Between the two of us we have a large family including my 79-year-old mother, my 81-year-old father, our 6 adult children (most with spouses), and our 9, soon to be 10 grandchildren. We are a busy couple.
Throughout our lives we continue to sort through what matters. To-date I’d say we have landed in a place of mutual admiration for who each of us have become. Work wise, I’m blessed to have a spouse, who while not in education, has had similar experiences pastoring in churches. Administration is administration is administration. When I come home exhausted with frustration, or overflowing with delight, he’s here to listen. He’s my sounding board. He’s my go-to when I’m stuck. He cares about and understands people. He is a good man.
This morning I am reminded anew that the thoughts that consume me will direct my path. Yikes! Do I want the debate about twittering in primary classes to direct my path?How about ‘what to do with the 3 – 5% of students who are hijacking their classes with disruptive behaviour’? Should that direct my path? I’m sure you get my point.

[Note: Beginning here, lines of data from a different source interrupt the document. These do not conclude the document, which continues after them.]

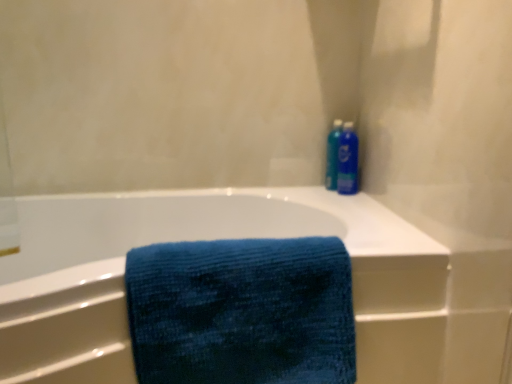 Question: Should I look upward or downward to see blue plastic bottle at upper right?

Choices:
 (A) up
 (B) down

Answer: (A)

Question: Is the depth of blue plastic bottle at upper right greater than that of blue fabric towel at center?

Choices:
 (A) no
 (B) yes

Answer: (B)

Question: From the image's perspective, is blue plastic bottle at upper right over blue fabric towel at center?

Choices:
 (A) no
 (B) yes

Answer: (B)

Question: Is blue plastic bottle at upper right at the left side of blue fabric towel at center?

Choices:
 (A) no
 (B) yes

Answer: (A)

Question: Is blue fabric towel at center inside blue plastic bottle at upper right?

Choices:
 (A) yes
 (B) no

Answer: (B)

Question: Is blue plastic bottle at upper right oriented away from blue fabric towel at center?

Choices:
 (A) yes
 (B) no

Answer: (B)

Question: Is blue plastic bottle at upper right shorter than blue fabric towel at center?

Choices:
 (A) no
 (B) yes

Answer: (B)

Question: Can you confirm if blue textured towel at center is bigger than blue fabric towel at center?

Choices:
 (A) no
 (B) yes

Answer: (A)

Question: Is blue textured towel at center at the right side of blue fabric towel at center?

Choices:
 (A) yes
 (B) no

Answer: (A)

Question: From the image's perspective, is blue textured towel at center on top of blue fabric towel at center?

Choices:
 (A) no
 (B) yes

Answer: (B)

Question: Does blue textured towel at center contain blue fabric towel at center?

Choices:
 (A) no
 (B) yes

Answer: (A)

Question: Considering the relative positions of blue textured towel at center and blue fabric towel at center in the image provided, is blue textured towel at center to the left of blue fabric towel at center from the viewer's perspective?

Choices:
 (A) no
 (B) yes

Answer: (A)

Question: Is blue textured towel at center thinner than blue fabric towel at center?

Choices:
 (A) yes
 (B) no

Answer: (A)

Question: Is blue fabric towel at center oriented towards blue textured towel at center?

Choices:
 (A) yes
 (B) no

Answer: (A) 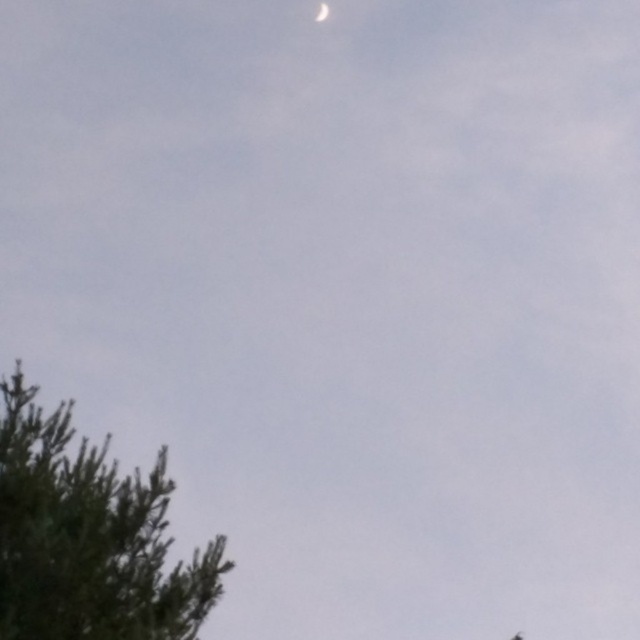 Who is taller, green textured tree at lower left or white glossy moon at upper center?

Standing taller between the two is green textured tree at lower left.

Who is positioned more to the right, green textured tree at lower left or white glossy moon at upper center?

Positioned to the right is green textured tree at lower left.

Where is `green textured tree at lower left`? green textured tree at lower left is located at coordinates (88, 538).

Locate an element on the screen. green textured tree at lower left is located at coordinates (88, 538). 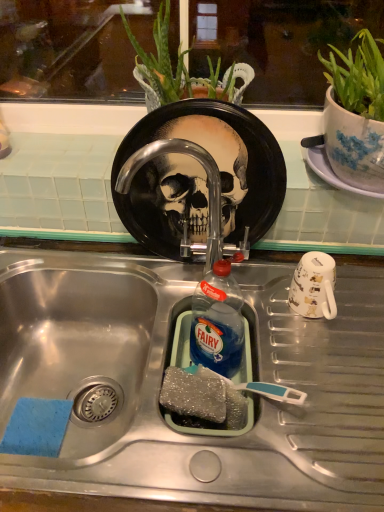 Identify the location of free space in front of white glossy mug at right. The width and height of the screenshot is (384, 512). (314, 404). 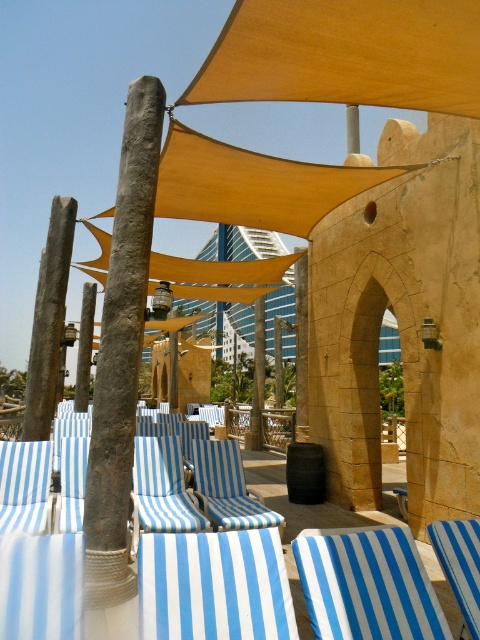 Question: Can you confirm if matte yellow fabric canopy at center is positioned below beige stone archway at center?

Choices:
 (A) yes
 (B) no

Answer: (B)

Question: Which object is farther from the camera taking this photo?

Choices:
 (A) blue striped fabric beach chair at left
 (B) rustic wood pole at center
 (C) blue striped fabric beach chair at lower center

Answer: (A)

Question: Can you confirm if rustic wood pole at center is bigger than beige stone archway at center?

Choices:
 (A) no
 (B) yes

Answer: (A)

Question: Is matte yellow fabric canopy at upper center to the right of blue striped fabric beach chair at lower right from the viewer's perspective?

Choices:
 (A) no
 (B) yes

Answer: (A)

Question: Which object is the closest to the beige stone archway at center?

Choices:
 (A) rusty metal pole at center
 (B) matte yellow fabric canopy at upper center
 (C) matte yellow fabric canopy at center
 (D) blue striped fabric beach chair at lower right

Answer: (C)

Question: Which point is farther to the camera?

Choices:
 (A) rusty metal pole at center
 (B) blue striped fabric beach chair at lower right
 (C) beige stone archway at center
 (D) rustic wood pole at center

Answer: (A) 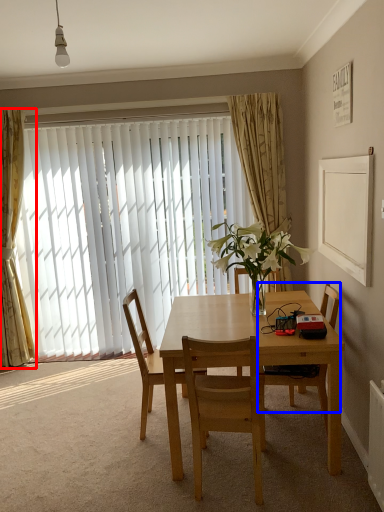 Question: Which of the following is the farthest to the observer, curtain (highlighted by a red box) or chair (highlighted by a blue box)?

Choices:
 (A) curtain
 (B) chair

Answer: (A)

That which consumes me will either ground me or burn me out. The paradox is that in order to be effective in my work, I must be able to turn away from that work. There is a need to replenish my heart, soul, and mind. I must continually return to that which provides a grounding to live my life well.
So back to my beloved Pastor. One of Jim’s repeated messages to me is to ‘finish well’; short-term, as well as long-term. It could be because I’m home alone on a Sunday morning that I wonder how I’m doing. Am I pacing myself? Am I all in? All in for what truly matters?
Many years ago, while struggling through a dark time, I was given these words: “And I will give you the treasures of darkness, and hidden riches of secret places.” If you are familiar with scripture you’ll recognize them from Isaiah 45. This phrase came at me from many directions, so much that I was forced to pay attention. I smile as I write this because almost two decades later I can say that out of that darkness I was given many treasures; insight, compassion, understanding, a firm foundation, love, even a bit of wisdom.
This morning I’m reminded again, that while there are treasures to be discovered in darkness, there is also a responsibility to stay balanced, to allow for the restoration of my soul; to clear out that which creates a muddy confusion. If I don’t hold myself to that illuminating fire, then how long will I be able to lead well.
What does it take for you to be grounded? What consumes you? What restores your soul?
As always I live with the hope that better is indeed possible.